You cannot represent everything using english text, and text in known languages can be extremely compressed just because we know details about its structure. (And anyway, it cannot be compressed that extremely, information theory explains this very well, computational power isn't the only limit here).

If you cannot represent everything using valid english text, you cannot compress at high rates without losing information. A big part of digital data is actually noise, and noise cannot be compressed by definition.

[–] [email protected] 1 points 1 year ago* (last edited 1 year ago)

There is simply no way to pre-store any arbitrary long text because the possible combination is just tooo huge. It is like draw a bullseye where you arrow landed. You search any paragraph, it search existing index, if not found then save it and assign it a new index. Of course it may use some algorithms to optimize/decrease the space needed.

From it's wiki page, https://en.m.wikipedia.org/wiki/The_Library_of_Babel_(website) ''' The website can generate all possible pages of 3200 characters and allows users to choose among about 10^4677 potential pages of books. '''

PS, I think again, indeed this actually does not need any storage, it can be URL to text encoding/decoding, the URL itself can determine/generate the actual text. And same for the opposite direction

[–] Kerfuffle 1 points 1 year ago (1 children)

it would be possible to parse any program or any bit of software into its text equivalent and then generate the URL that attaches to this algorithm for that entire page reducing a thousand characters to 16.

This can't work. Let's use a simpler example, instead of 16 characters for the link let's say it's a single digit and let's say the content of the "page" is 4 digits. One digit has 10 possible values: 0, 1, 2, 3, 4, 5, 6, 7, 8, 9. 4 digits have 10,000 possible combinations. With only one digit to index into the 10,000 possible combinations, you can point to only 10 of them.

It's the same thing for pages of text. If you have a 16 character link and the content you're trying to index with it is more than 16 characters then you can only point to some of the possibilities in the larger set.

[–] [email protected] 1 points 1 year ago (1 children)

Then how is it that I was able to link to 800 words with 5 characters, (stripping aside the static portion of the links)?

[–] Kerfuffle 1 points 1 year ago

First just think about the logic of what I said before: if there are finite number of combinations in the link, how can you possibly link to a larger number of items? It's just logically impossible.

Then how is it that I was able to link to 800 words with 5 characters, (stripping aside the static portion of the links)?
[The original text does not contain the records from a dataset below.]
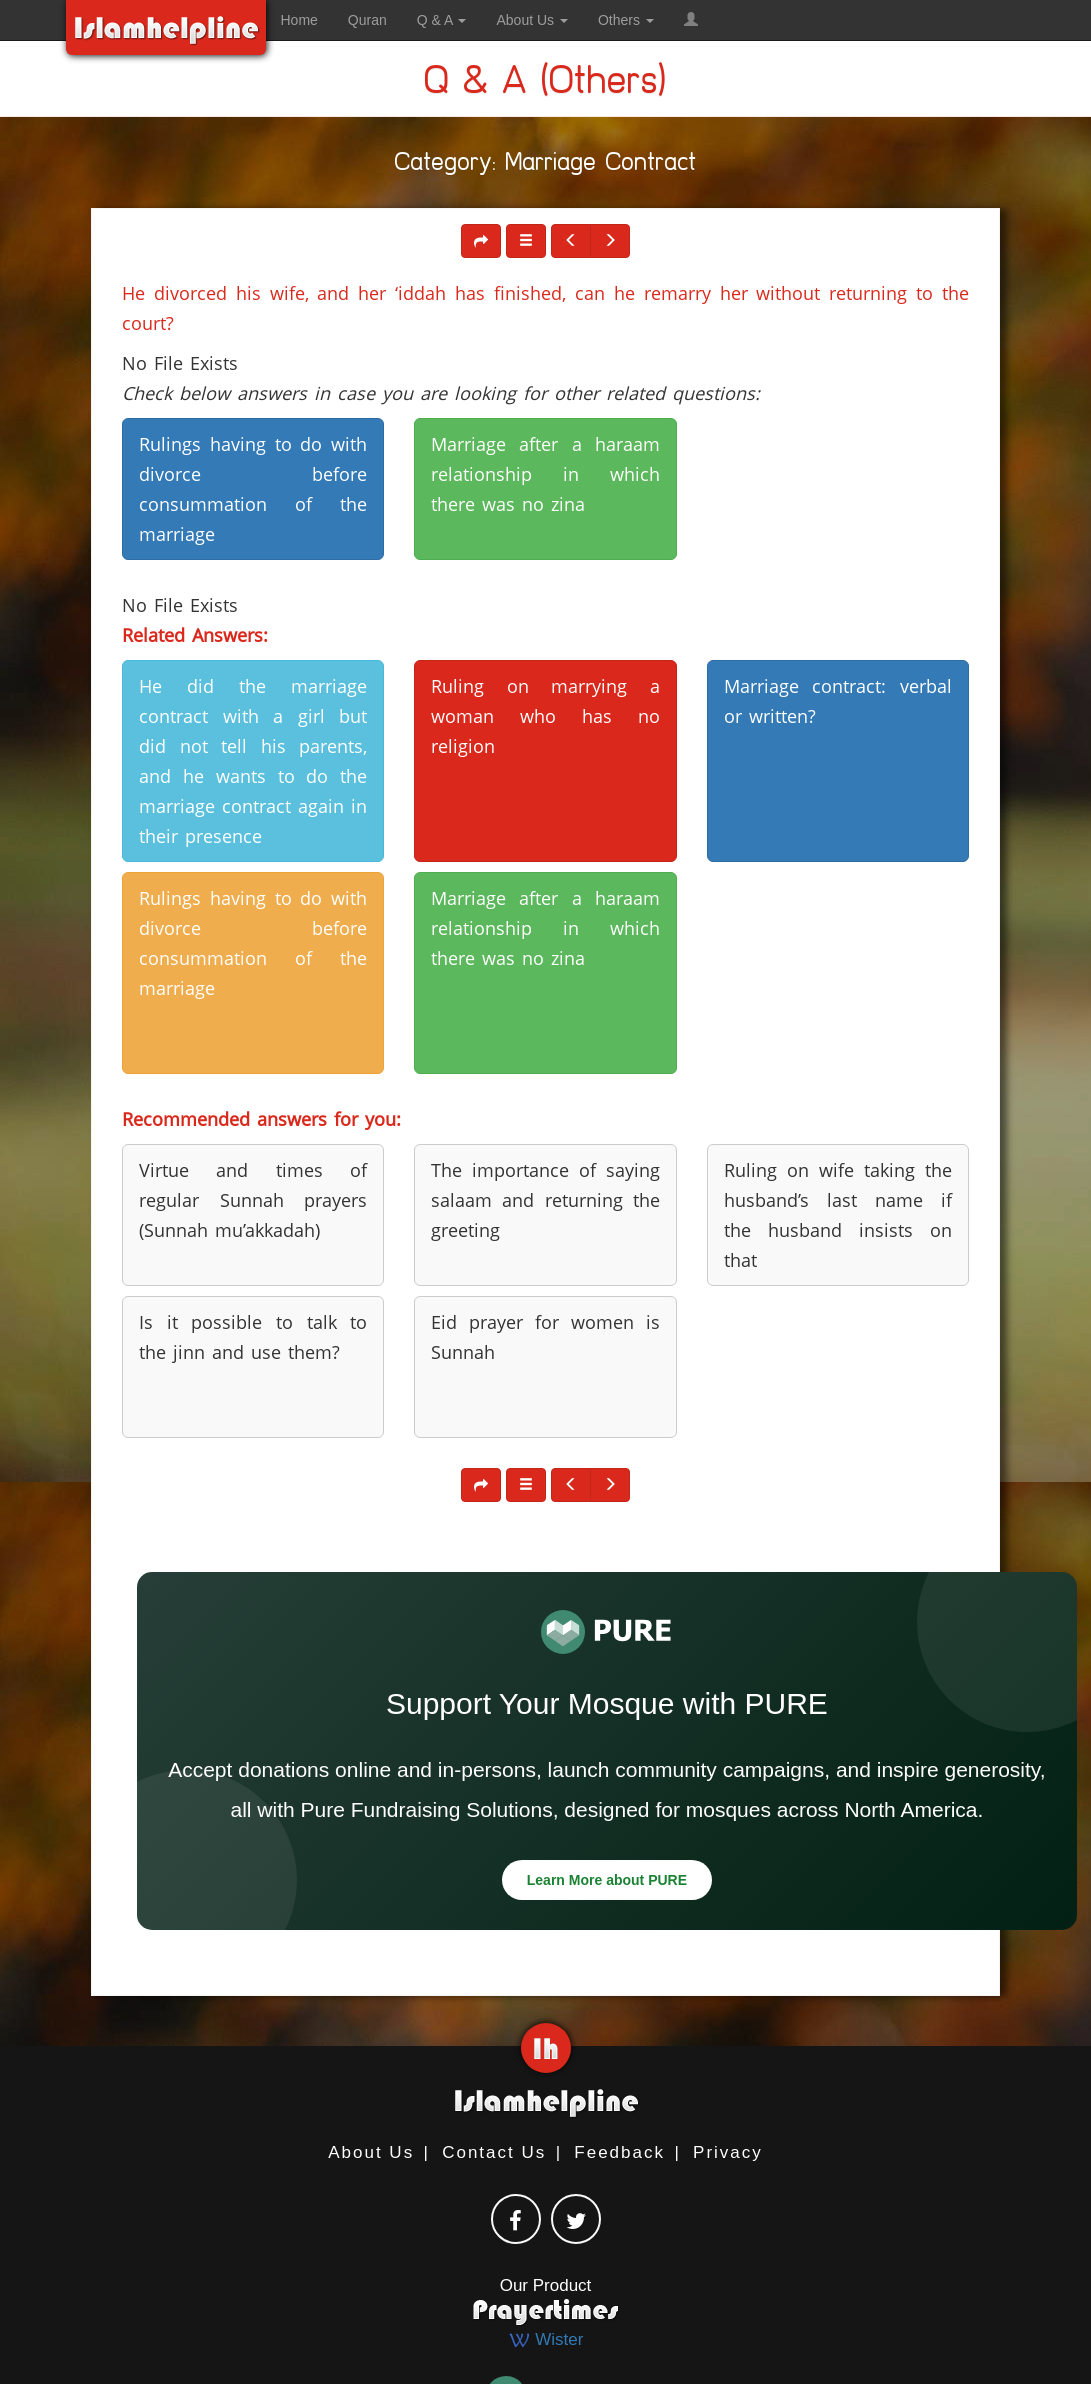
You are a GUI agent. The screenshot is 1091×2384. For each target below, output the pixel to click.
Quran (367, 20)
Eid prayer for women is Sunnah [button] (545, 1337)
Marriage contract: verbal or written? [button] (838, 701)
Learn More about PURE (607, 1880)
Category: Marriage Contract (546, 165)
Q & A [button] (442, 20)
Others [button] (626, 20)
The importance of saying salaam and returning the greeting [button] (545, 1200)
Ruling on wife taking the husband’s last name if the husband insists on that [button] (838, 1215)
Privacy (728, 2152)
The fact that you were able to link to 800 words doesn't really mean anything. somesite.com/a could point to a file that was gigabytes. This doesn't meant the file got compressed to a. Right?
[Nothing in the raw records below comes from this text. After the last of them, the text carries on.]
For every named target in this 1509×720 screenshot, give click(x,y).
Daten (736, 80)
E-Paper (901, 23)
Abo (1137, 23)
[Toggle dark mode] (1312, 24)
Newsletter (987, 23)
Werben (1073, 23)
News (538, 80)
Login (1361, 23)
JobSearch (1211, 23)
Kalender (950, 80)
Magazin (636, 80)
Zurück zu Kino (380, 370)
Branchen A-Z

There also might be less combinations for that site than it appears. For an 800 word chunk of grammatical English text, there are a lot less combinations than the equivalent length in arbitrary characters. Instead of representing each character in a word, it could just use an id like dog=1, antidisestablishmentarianism=2 and so on. Even using tricks like that though, it's pretty likely you're only able to link to a subset of all the possible combinations.
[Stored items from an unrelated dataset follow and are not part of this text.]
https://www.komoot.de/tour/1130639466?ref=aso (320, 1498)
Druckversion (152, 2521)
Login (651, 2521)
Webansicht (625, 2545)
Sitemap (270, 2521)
Regarding compression in general, it's a rule that you can't compress something independent of its content. If you could do that, even if the compression only reduced the file by the tiniest fraction you could just repeatedly apply the algorithm until you end up where the problem I described is obvious. If you could compress any large file down to a single byte, then that single byte can only represent 256 distinct values. However there are more than 256 distinct files that can exist, so clearly something went wrong. This rule is kind of like breaking the speed of light or perpetual motion: if you get an answer that says you have perpetual motion or FTL travel then you automatically know you did something wrong. Same thing with being able to compress without regard to the content.